Von Eberhard Schutting

Neue Fahrzeugtypen müssen im Typprüfverfahren u.a. die Einhaltung der Emissionsgrenzwerte nachweisen. Alte Verfahren wurden kritisiert, die reale Betriebsweise von Fahrzeugen ungenügend zu zeigen.

Eberhard Schutting ist Teamleiter im Forschungsbereich Antriebssysteme des Instituts für Verbrennungskraftmaschinen und Thermodynamik.

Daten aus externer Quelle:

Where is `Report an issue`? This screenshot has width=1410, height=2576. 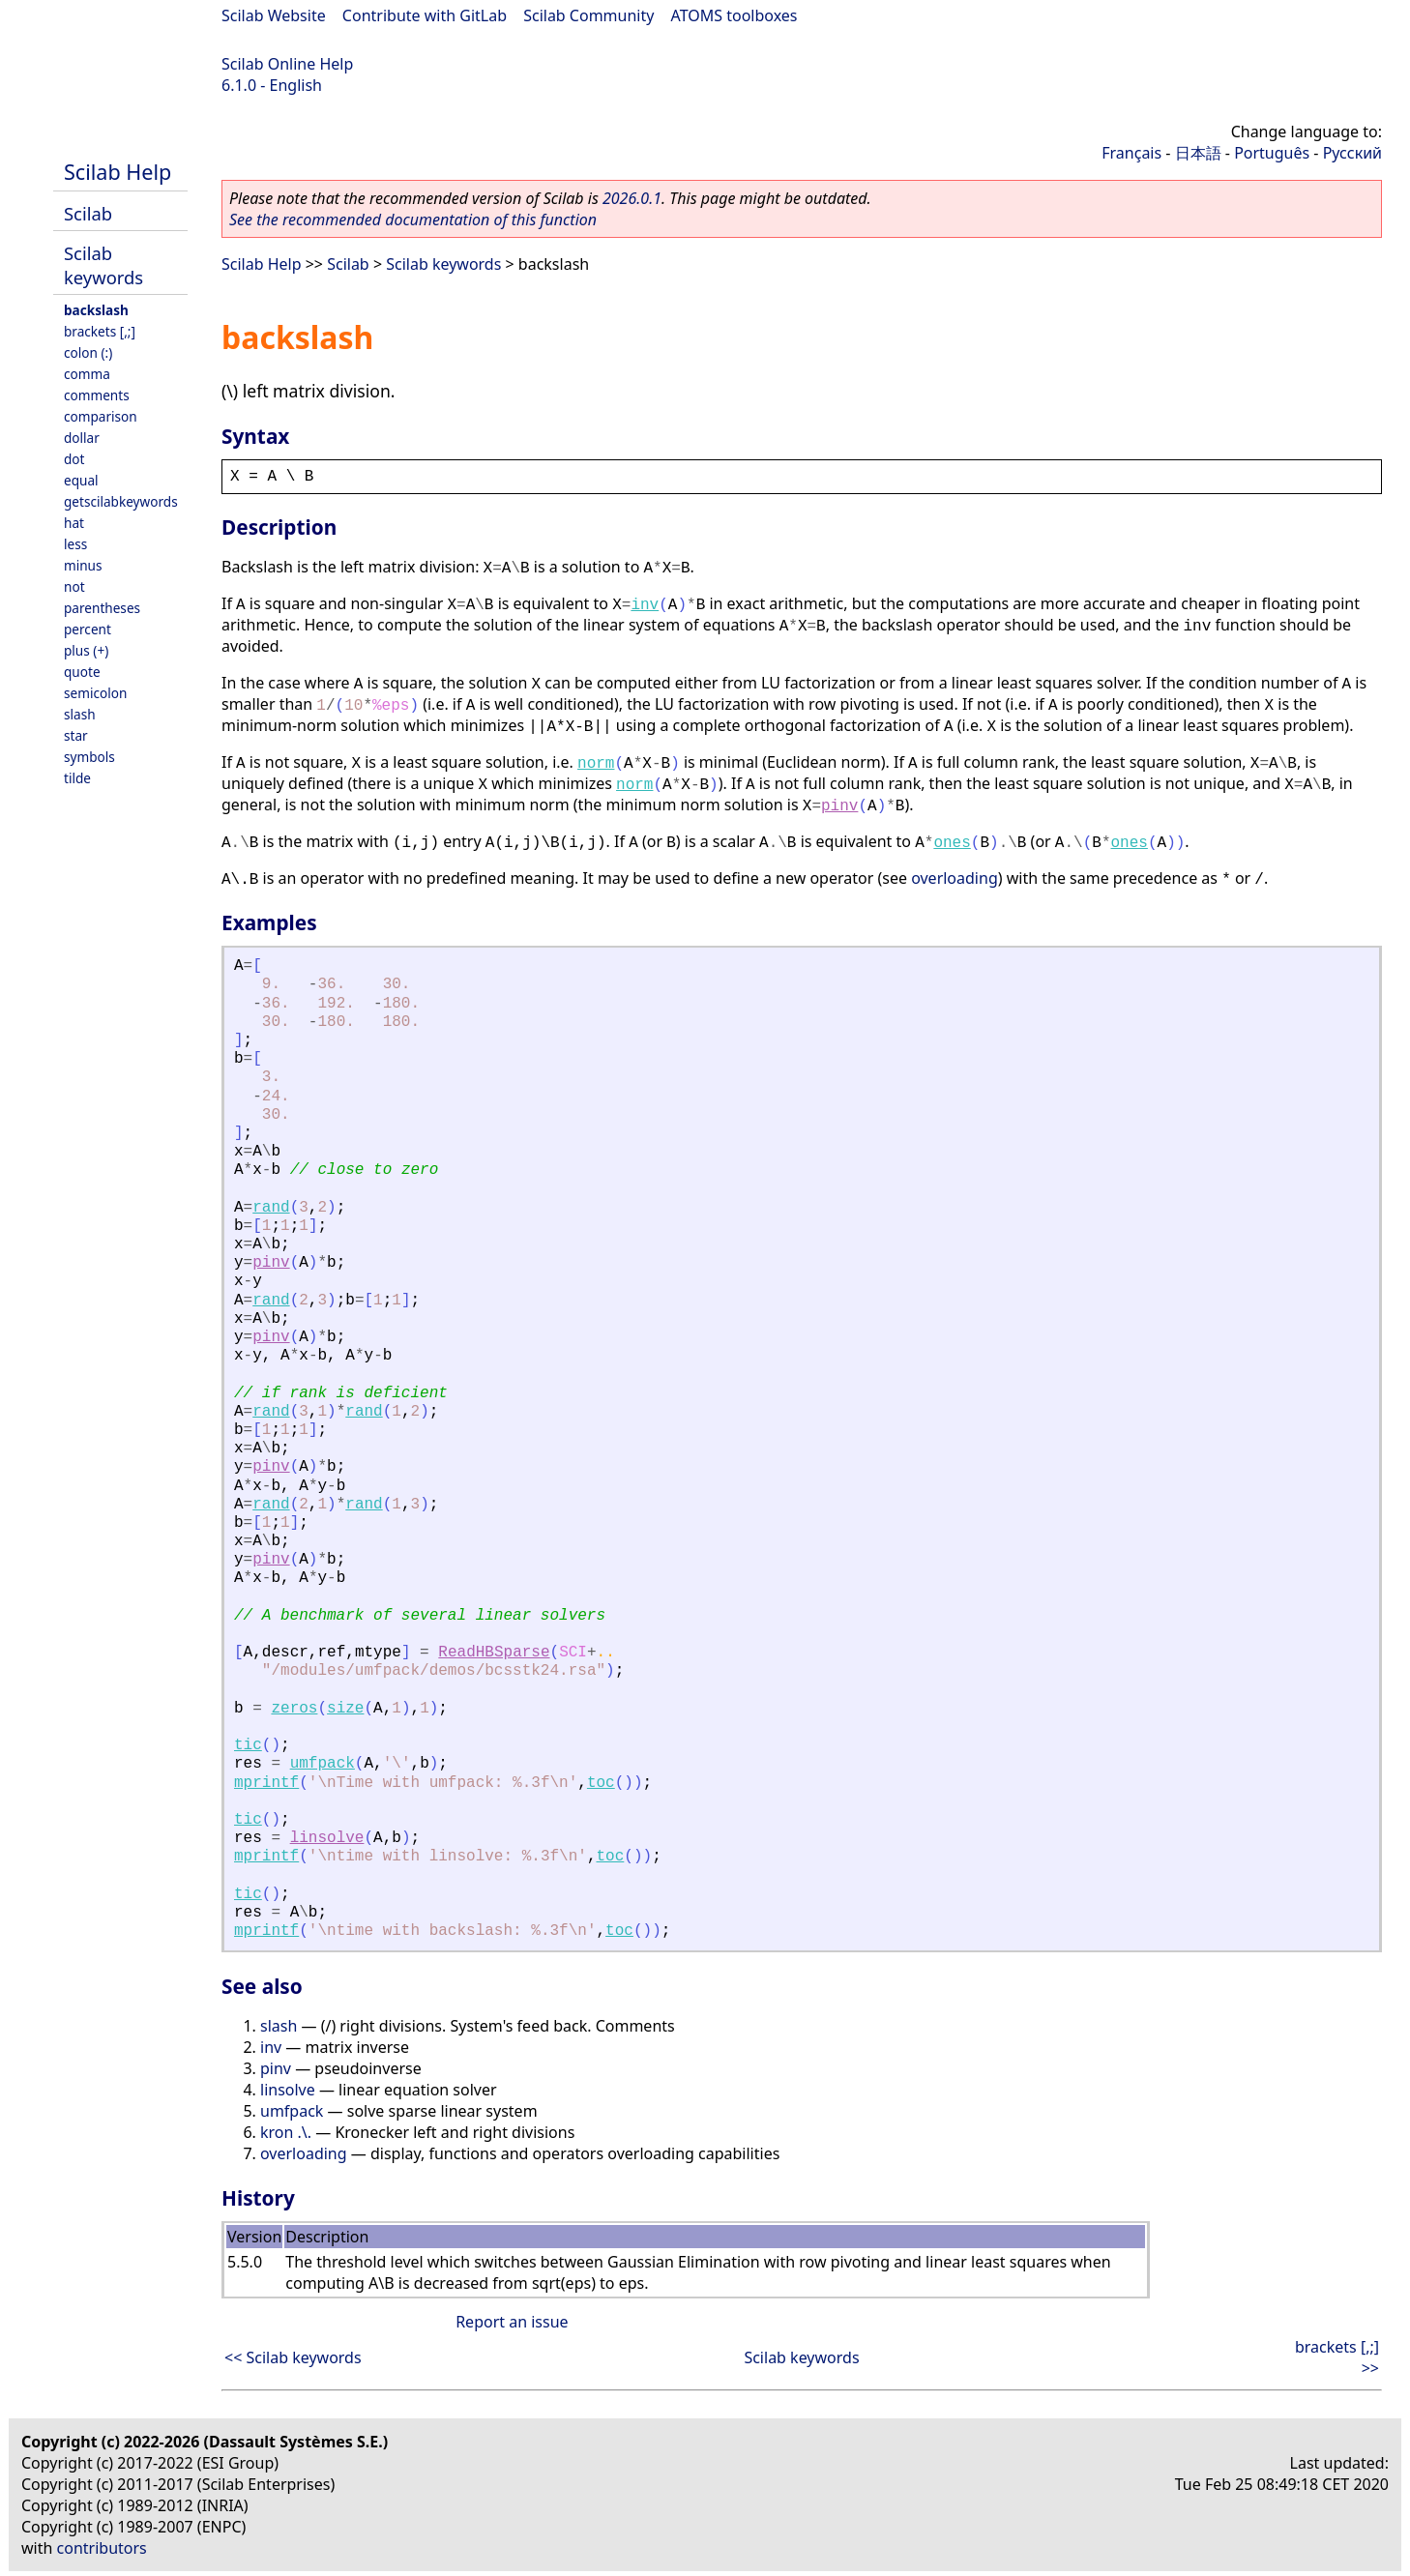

Aus diesem Grund wurde Ende 2017 von der Gesetzgeberin (der Europäischen Union) eine neue, zusätzliche Testprozedur eingeführt, bei der die Emissionen im realen Straßenverkehr gemessen werden. Diese Prozedur ist gemeinhin unter dem Kürzel RDE (Real Driving Emissions) bekannt. Durch die regelmäßige Verschärfung der Grenzwerte (2020 kommt mit Euro 6d die nächste) besteht nach wie vor großer Forschungsbedarf.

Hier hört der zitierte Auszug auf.